Wir haben in der abweichenden Stellungnahme zur letzten Novelle des Gentechnikgesetzes, die gemeinsam von Liberalen und Grünen eingebracht worden ist, die ursprüngliche Forderung von Frau Ministerin Prammer unterstützt, daß sowohl die Gentechnikkommission als auch die wissenschaftlichen Ausschüsse anders – nämlich aus unserer Sicht objektiver – besetzt werden sollen. Bitte erinnern Sie sich: Im ursprünglichen Entwurf von Frau Ministerin Prammer war festgelegt, daß für die Kommission Wissenschaftler sowohl vom Forum österreichischer Wissenschaftler für den Umweltschutz als auch von der Akademie der Wissenschaften nominiert werden sollen.

Sinn und Ziel waren, daß gerade angesichts einer Technologie, die zu Recht kontroversiell ist und die aus meiner Sicht zu Recht als Risikotechnologie bezeichnet wird, und bei einem in der Öffentlichkeit so kontroversiell diskutierten Thema möglichst alle wissenschaftlichen Theorien vertreten sein sollen. Denn nur so kann man Konflikte und auch Ängste nehmen.

Leider hat die Gentechniklobby diesen Ansatz damals erfolgreich gekillt. Es wurde nicht erreicht, daß die Gentechnikkommission objektiver besetzt wurde, und das zieht sich aus meiner Sicht auch durch diesen Bericht. Wir werden ihm deshalb nicht zustimmen.

Ich halte es für falsch, was immer wieder behauptet wird: daß Wissenschaft per se wertneutral und objektiv sei. Das stimmt nicht! Wissenschaft und vor allem Wissenschaftler haben Interessen, und diese Interessen versuchen sie – auf welchen Gebieten auch immer – durch- und umzusetzen. Daran ist von vornherein nichts Verwerfliches, nur sollte man es endlich zur Kenntnis nehmen.

Jeder, der im Wissenschaftsbereich gearbeitet hat – vor allem in jenem Bereich, in dem es um das Sammeln von Daten geht –, weiß, daß die Datensammlung selbst an und für sich noch das Objektivste an der ganzen Sache ist. Man mißt, man analysiert, man hält die Daten fest. Aber dann kommt die wirklich schwierige Phase (Abg. Dr. Leiner: Die Interpretation!), die Interpretation, völlig richtig! Und da gibt es ganz erhebliche Spielräume.

Der Fall Pusztai, der vor wenigen Wochen in Großbritannien, aber auch darüber hinaus enorm hohe Wellen geschlagen hat, hat das hervorragend aufgezeigt. Dr. Pusztai ist immer ein überzeugter Gentechnikbefürworter gewesen. Er ist jetzt 68 Jahre alt und hat eine lange wissenschaftliche Laufbahn hinter sich. Er war, wie gesagt, immer ein Gentechnikbefürworter.

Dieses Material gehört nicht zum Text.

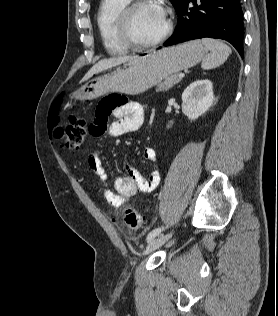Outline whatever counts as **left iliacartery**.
Wrapping results in <instances>:
<instances>
[{"label":"left iliac artery","instance_id":"44dca946","mask_svg":"<svg viewBox=\"0 0 278 316\" xmlns=\"http://www.w3.org/2000/svg\"><path fill=\"white\" fill-rule=\"evenodd\" d=\"M163 229H164V228L161 227V228H156V229L152 230V231L147 235L146 240H147V241H151V240L154 239L157 235H159V233H161V231H162Z\"/></svg>","mask_w":278,"mask_h":316}]
</instances>
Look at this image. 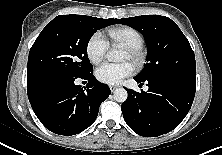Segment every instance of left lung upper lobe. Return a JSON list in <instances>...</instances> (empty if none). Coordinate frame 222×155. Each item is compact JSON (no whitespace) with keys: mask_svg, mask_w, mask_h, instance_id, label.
Instances as JSON below:
<instances>
[{"mask_svg":"<svg viewBox=\"0 0 222 155\" xmlns=\"http://www.w3.org/2000/svg\"><path fill=\"white\" fill-rule=\"evenodd\" d=\"M117 22L136 29L146 40L147 63L137 78L177 77L196 82L194 52L174 21L160 15H142Z\"/></svg>","mask_w":222,"mask_h":155,"instance_id":"left-lung-upper-lobe-1","label":"left lung upper lobe"}]
</instances>
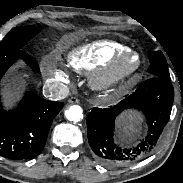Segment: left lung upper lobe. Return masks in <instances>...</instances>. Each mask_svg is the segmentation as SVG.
<instances>
[{
  "label": "left lung upper lobe",
  "mask_w": 183,
  "mask_h": 183,
  "mask_svg": "<svg viewBox=\"0 0 183 183\" xmlns=\"http://www.w3.org/2000/svg\"><path fill=\"white\" fill-rule=\"evenodd\" d=\"M150 66L148 72L160 77L170 78L166 59L161 51L150 54Z\"/></svg>",
  "instance_id": "5c2ea615"
}]
</instances>
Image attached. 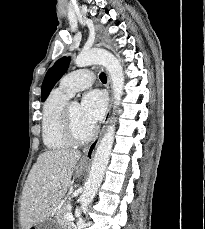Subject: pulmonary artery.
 I'll return each mask as SVG.
<instances>
[{
    "mask_svg": "<svg viewBox=\"0 0 205 229\" xmlns=\"http://www.w3.org/2000/svg\"><path fill=\"white\" fill-rule=\"evenodd\" d=\"M94 81L93 73L88 69H79L64 76L59 84V89L73 96L76 92L86 89Z\"/></svg>",
    "mask_w": 205,
    "mask_h": 229,
    "instance_id": "pulmonary-artery-1",
    "label": "pulmonary artery"
}]
</instances>
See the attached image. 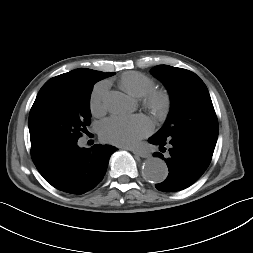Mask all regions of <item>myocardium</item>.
I'll return each mask as SVG.
<instances>
[{
    "instance_id": "1",
    "label": "myocardium",
    "mask_w": 253,
    "mask_h": 253,
    "mask_svg": "<svg viewBox=\"0 0 253 253\" xmlns=\"http://www.w3.org/2000/svg\"><path fill=\"white\" fill-rule=\"evenodd\" d=\"M143 105L156 118L164 119L170 113L172 98L165 89H153L143 97Z\"/></svg>"
}]
</instances>
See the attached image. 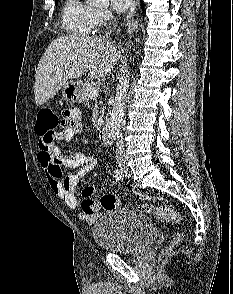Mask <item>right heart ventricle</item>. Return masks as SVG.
<instances>
[{"mask_svg": "<svg viewBox=\"0 0 233 294\" xmlns=\"http://www.w3.org/2000/svg\"><path fill=\"white\" fill-rule=\"evenodd\" d=\"M61 23L63 29L73 36L89 35L95 27L94 9L81 0H64Z\"/></svg>", "mask_w": 233, "mask_h": 294, "instance_id": "e07e8e85", "label": "right heart ventricle"}]
</instances>
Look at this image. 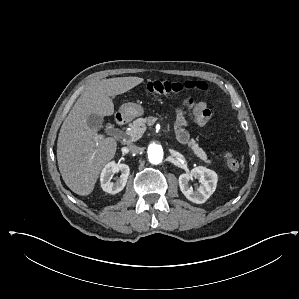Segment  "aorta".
<instances>
[{
  "label": "aorta",
  "instance_id": "obj_1",
  "mask_svg": "<svg viewBox=\"0 0 299 299\" xmlns=\"http://www.w3.org/2000/svg\"><path fill=\"white\" fill-rule=\"evenodd\" d=\"M164 154L165 152L163 147L156 142L150 143L147 147V157L149 162L152 164L157 165L161 163L164 158Z\"/></svg>",
  "mask_w": 299,
  "mask_h": 299
}]
</instances>
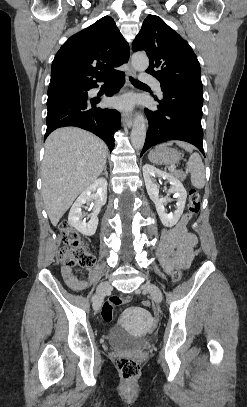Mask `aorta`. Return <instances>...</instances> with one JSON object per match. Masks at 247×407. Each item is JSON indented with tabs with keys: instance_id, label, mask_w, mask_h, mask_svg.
<instances>
[{
	"instance_id": "aorta-1",
	"label": "aorta",
	"mask_w": 247,
	"mask_h": 407,
	"mask_svg": "<svg viewBox=\"0 0 247 407\" xmlns=\"http://www.w3.org/2000/svg\"><path fill=\"white\" fill-rule=\"evenodd\" d=\"M132 67L136 71H145L149 66V59L145 53H134L131 59ZM146 138L145 118L142 114H137L131 131V143L135 149H142Z\"/></svg>"
}]
</instances>
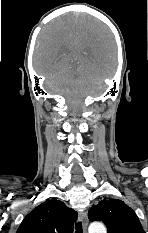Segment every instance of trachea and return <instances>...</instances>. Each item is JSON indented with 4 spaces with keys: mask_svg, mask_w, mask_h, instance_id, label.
Listing matches in <instances>:
<instances>
[{
    "mask_svg": "<svg viewBox=\"0 0 148 233\" xmlns=\"http://www.w3.org/2000/svg\"><path fill=\"white\" fill-rule=\"evenodd\" d=\"M75 230H76L75 233H83L82 223L81 222L76 223Z\"/></svg>",
    "mask_w": 148,
    "mask_h": 233,
    "instance_id": "3493384b",
    "label": "trachea"
}]
</instances>
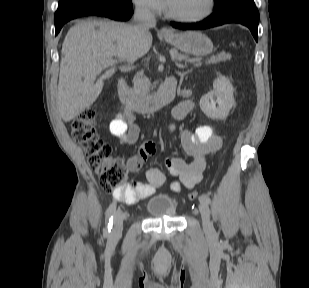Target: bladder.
<instances>
[{
    "label": "bladder",
    "mask_w": 309,
    "mask_h": 288,
    "mask_svg": "<svg viewBox=\"0 0 309 288\" xmlns=\"http://www.w3.org/2000/svg\"><path fill=\"white\" fill-rule=\"evenodd\" d=\"M145 211L151 219L173 218L177 211V201L168 194L154 193L148 197Z\"/></svg>",
    "instance_id": "bladder-1"
}]
</instances>
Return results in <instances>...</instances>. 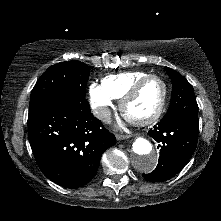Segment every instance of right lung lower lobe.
Wrapping results in <instances>:
<instances>
[{"label": "right lung lower lobe", "mask_w": 221, "mask_h": 221, "mask_svg": "<svg viewBox=\"0 0 221 221\" xmlns=\"http://www.w3.org/2000/svg\"><path fill=\"white\" fill-rule=\"evenodd\" d=\"M30 145L45 176L65 188H78L97 173L105 150L116 144L85 97L68 94L28 122Z\"/></svg>", "instance_id": "98d812e1"}]
</instances>
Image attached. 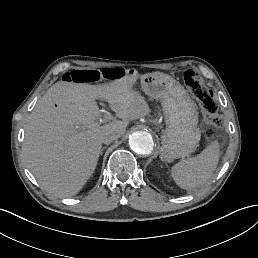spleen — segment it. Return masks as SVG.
<instances>
[{"instance_id": "obj_1", "label": "spleen", "mask_w": 258, "mask_h": 258, "mask_svg": "<svg viewBox=\"0 0 258 258\" xmlns=\"http://www.w3.org/2000/svg\"><path fill=\"white\" fill-rule=\"evenodd\" d=\"M219 157L220 145L215 140L198 155L186 158L172 167V177L183 189H197L213 176Z\"/></svg>"}]
</instances>
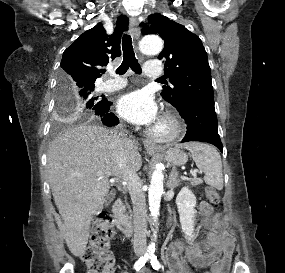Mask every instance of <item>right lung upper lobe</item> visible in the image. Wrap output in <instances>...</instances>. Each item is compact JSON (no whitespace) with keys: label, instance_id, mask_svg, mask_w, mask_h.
I'll use <instances>...</instances> for the list:
<instances>
[{"label":"right lung upper lobe","instance_id":"1","mask_svg":"<svg viewBox=\"0 0 285 273\" xmlns=\"http://www.w3.org/2000/svg\"><path fill=\"white\" fill-rule=\"evenodd\" d=\"M128 30V18L119 16L114 33L108 35L102 23L81 34L63 53L61 75L72 85H94L101 67L121 56L120 41Z\"/></svg>","mask_w":285,"mask_h":273}]
</instances>
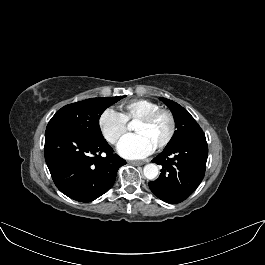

Der Fall, daß er an Ratten transgene Kartoffeln verfüttert hat, denen zuvor ein Schneeglöckchen-Gen eingepflanzt wurde – etwas, Herr Abgeordneter Leiner, was in der Natur nicht wirklich, auch nicht im Lauf von 3000 Jahren, stattfindet –, hat dazu geführt, daß ein Lektin produziert wurde, das in der Folge bei den Ratten, an die es verfüttert wurde, entsprechende Schäden ausgelöst hat, nämlich Schäden am Immunsystem, aber auch – wie in der Folge festgestellt wurde – Schäden am Gehirn und Schäden an den Magenwänden.

Dr. Pusztai hat seine Ergebnisse lange nicht veröffentlicht, weil er versucht hat, zuerst intern auf das Problem aufmerksam zu machen. Ich kann Ihnen sagen, daß ich diese Debatte sehr genau verfolgt habe. Sie wurde vor allem in den kritischen Medien über Wochen breitest diskutiert – ich würde sagen: besser als in Österreich, weil alle Seiten sehr ausgeglichen zur Stellungnahme gebeten wurden. Dr. Pusztai war, glaube ich, am unglücklichsten über das, was er herausgefunden hat. Er hat immer wieder betont, daß er an und für sich die Gentechnik für ein vernünftiges Instrument hielte. Aber er kann auch nichts dafür, daß er in seinen Versuchen diese Krankheitsbilder festgestellt hat.